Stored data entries
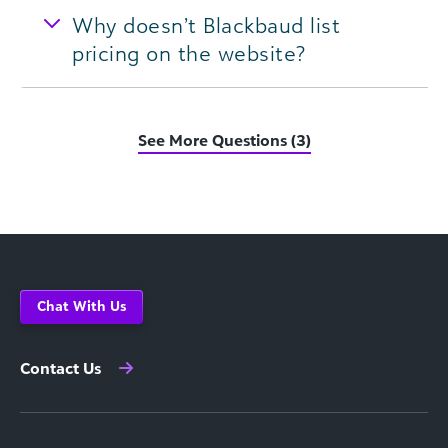
Why doesn’t Blackbaud list
pricing on the website?
See More Questions (3)
Chat With Us
Contact Us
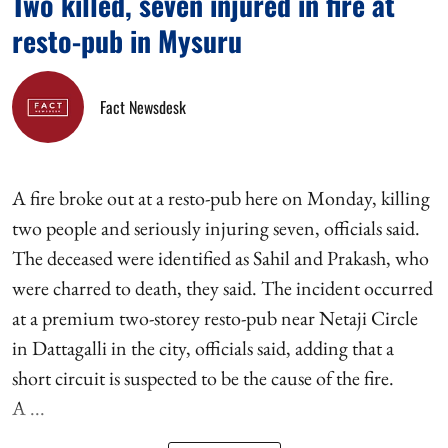
Two killed, seven injured in fire at
resto-pub in Mysuru
Fact Newsdesk
A fire broke out at a resto-pub here on Monday, killing
two people and seriously injuring seven, officials said.
The deceased were identified as Sahil and Prakash, who
were charred to death, they said. The incident occurred
at a premium two-storey resto-pub near Netaji Circle
in Dattagalli in the city, officials said, adding that a
short circuit is suspected to be the cause of the fire.
A ...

WORK INSTRUCTIONS: What lines in the entries contain "said"? Report each one by copying it.

EXERCISE ANSWER:
two people and seriously injuring seven, officials said.
were charred to death, they said. The incident occurred
in Dattagalli in the city, officials said, adding that a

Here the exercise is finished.